DOD Acting CIO: JWCC is First Step in Multi-Cloud Environment

The Defense Department is moving away from the “nuts and bolts” work of building a multi-cloud environment through the Joint Warfighting Cloud Capability (JWCC) and transitioning toward the implementation of attribute-based access control, said Acting CIO Leslie Beavers Thursday.

“JWCC got us started. That’s not where we end. We need a multi-vendor, multi-cloud environment that behaves as if it were a single vendor, single cloud. And we need it with our allies and partners,” Beavers said at the Defense IT Summit in Arlington, Virginia.

She spoke to the crowd about some of the developments ahead and the work she has been doing in collaboration with “Five Eyes” partners, NATO and Pacific allies like Korea and Japan to integrate them into a “seamless environment for the warfighter to act.”

Software factories will also play a critical role in testing and scaling software delivery, Beavers said. Service branches like the Marine Corps, which launched its software factory in 2023, have used the initiatives to leverage next-generation digital skill sets, and upskill them to be comfortable developing software solutions.

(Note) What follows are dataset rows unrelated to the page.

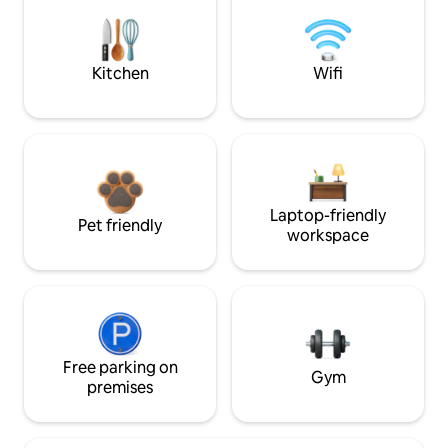
Kitchen
Wifi
Laptop-friendly
Pet friendly
workspace
Free parking on
Gym
premises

“You’re going to see in the coming years, a larger focus on really maturing the software factory ecosystem and making it more integrated to deliver at the enterprise levels. The software is where the magic happens,” Beavers said.

She also emphasized the importance of monitoring and understanding supply chains for software and hardware. Buying American or Five Eyes-made software gives leaders the ability to truly secure the supply chain’s security and software assets.

“It’s not a one and done,” Beavers said. “You’ve got to have ongoing development of the ongoing security work to contain the software, so there’s a long tail in that operation and maintenance portion to software.”

Beavers expressed confidence that the DOD will build out its zero-trust cybersecurity framework by 2027 for traditional networks, but said operational technology and the internet of things with the DOD will only be secure through collective contribution.

“This is something that we can’t do from CIO. This is something that we can help you figure out how to do, but everybody who owns this equipment and who rents this equipment has to take cybersecurity seriously, and they have to build it in from the beginning,” Beavers said. “If they didn’t, they need to go back and repurpose it, or we need to retire it.”

Beavers highlighted the DOD’s efforts to upskill, train and retain employees through its talent exchange programs and cyber academic engagement office, but said the level of training must increase in sophistication.

The department has also reduced its time to hire from over 150 days to an average of 79 days, beating OPM’s 80-day average goal.

“The Defense Department, in a lot of ways, is kind of like a university in that we grow talent for the workplace. We have to train and develop our own people, our own skills for cybersecurity, cyber defense, cyber operations,” Beavers said.